Atsız considered all Turkic peoples worldwide of having the same blood, and therefore being equally Turks, although "alien people" living in Turkey are not Turks even if they speak fluent Turkish and feel culturally Turkish.

Atsız harshly condemned Kemalism, the founding ideology of the Republic of Turkey. He also perceived Kemalism as lacking Turanism and Pan-Turkism, and therefore unqualified to be considered a Turkish nationalist ideology. According to Atatürk's nationalism during the Early Republican Period (1923–50), every citizen of Turkey is a Turk, and that ethnic and religious origins do not matter as long as they feel like Turks and identify as Turkish. Atsızism was described as being based entirely on race and lineage. Atsız also criticised the nationalism of Ziya Gökalp and Hamdullah Suphi Tanrıöver because he perceived it as not being nationalist enough.

Atsız was extremely Antisemitic, referring to Jews as being among "the internal enemies" of Turks, although he admired how Jews revived their dead language and "retook the land they lost 2,000 years ago", which he viewed as an example of what a strong sense of nationalism can achieve. He also referred to Jews as being "the secret enemies of all nations."

Atsız believed that Turks and non-Turks should not intermarry under any circumstance, and that nationalism was much more important than love. He also believed that nationalism was superior than any religion, especially Islam, which is against nationalism.

Initially, Atsız referred to Islam as the "national religion" of Turks, although he became a staunch critic of Islam later.
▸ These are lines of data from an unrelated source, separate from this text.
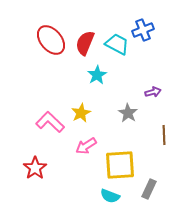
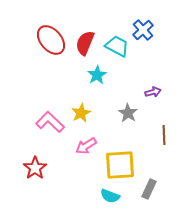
blue cross: rotated 20 degrees counterclockwise
cyan trapezoid: moved 2 px down
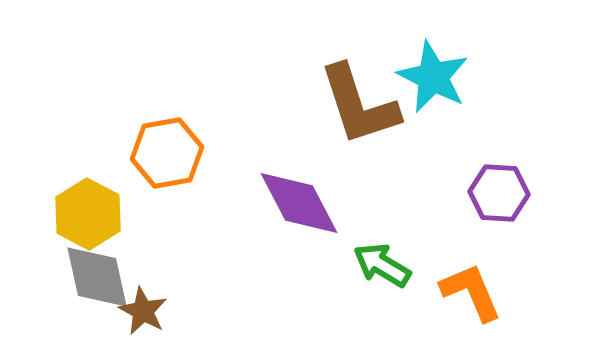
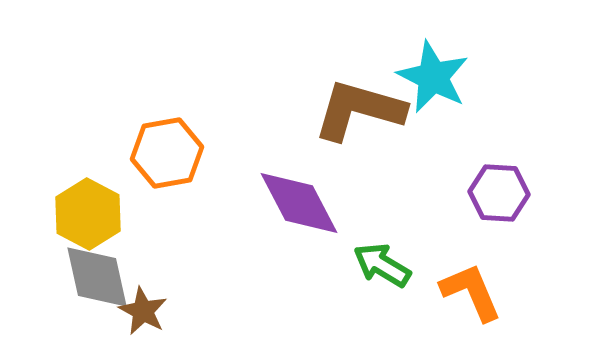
brown L-shape: moved 5 px down; rotated 124 degrees clockwise
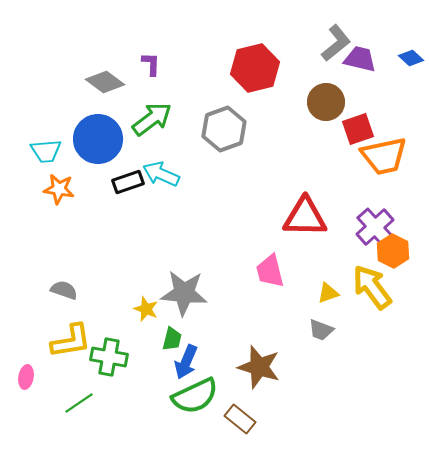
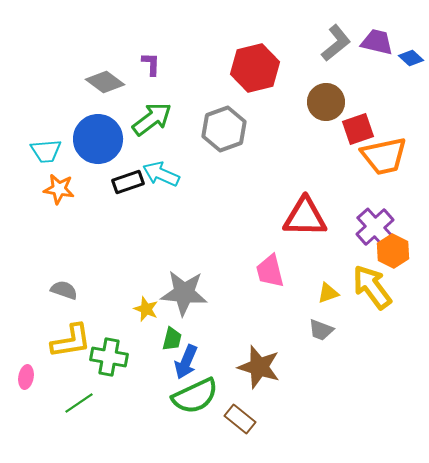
purple trapezoid: moved 17 px right, 17 px up
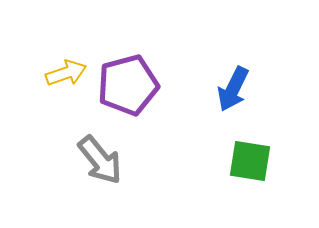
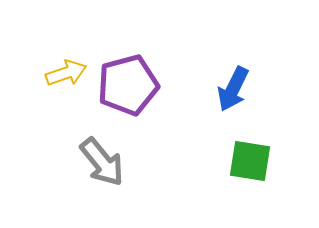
gray arrow: moved 2 px right, 2 px down
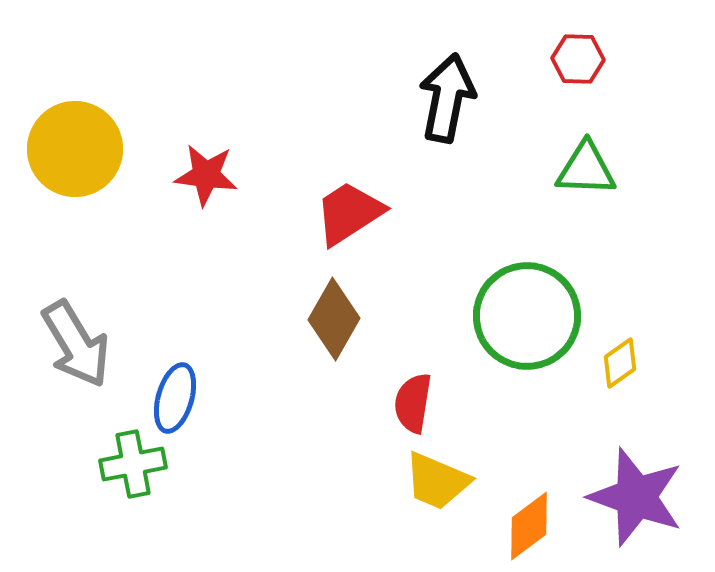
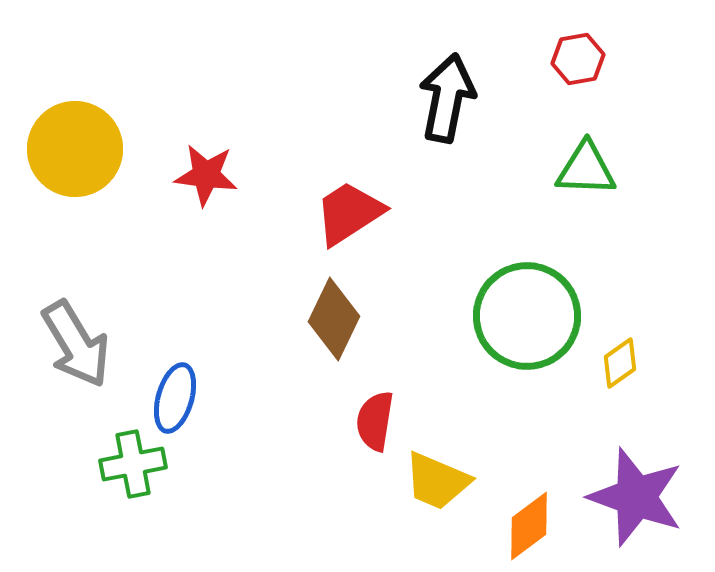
red hexagon: rotated 12 degrees counterclockwise
brown diamond: rotated 4 degrees counterclockwise
red semicircle: moved 38 px left, 18 px down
Atsız claimed that Arabs had created Islam as a way to form a union, due to their lack of unity before Islam. Atsız even described Islam as "a religion created by Arabs, for Arabs". He denied the existence of Allah, and claimed that the Quran was entirely made up and written by Muhammad himself and falsely attributed to Allah. Atsız advocated for Turks to return to their pre-Islamic beliefs. He was among the first to use "Tanrı" to refer to God, instead of "Allah" which was the common term for God during his time used even by non-Muslims. Atsız especially hated Pan-Islamism, and claimed that Turks were a great nation before they accepted Islam, and that they only need unity with other Turkic people rather than other Muslims. Atsız believed that a Turkic union needed war to be achieved.

Atsız also favored Nazi Germany during their war with the Soviet Union, and was even accused of being inspired by Adolf Hitler, although he denied these claims as he already started forming Atsızism before Hitler rose to popularity in Turkey.

Atsız especially and namely hated Arabs, Armenians, Kurds, Greeks, Persians, Han Chinese, Bulgarians, Serbs, Croats, Bosniaks, Romanians, Europeans, Blacks, Japanese, Jews, Pashtuns, Americans, Circassians, Chechens, Abazins, Albanians, Pomaks, Laz, Lezgins, and Georgians.

Atsızism influenced a type of Turkish nationalism known as Idealism, which was later associated with Alparslan Türkeş, who agreed with the nationalism of Atsızism, but not the hatred of Islam. Idealism was designed to pick nationalism whenever nationalism and Islam contradict. Atsız believed that Turkish nationalism and Islamism are incompatible, and that Türkeş was desperately trying to force two contradictory ideologies together, and he had criticised him multiple times for it. Muhsin Yazıcıoğlu further divided Idealism on the topic of what to choose when nationalism and Islam contradict each other.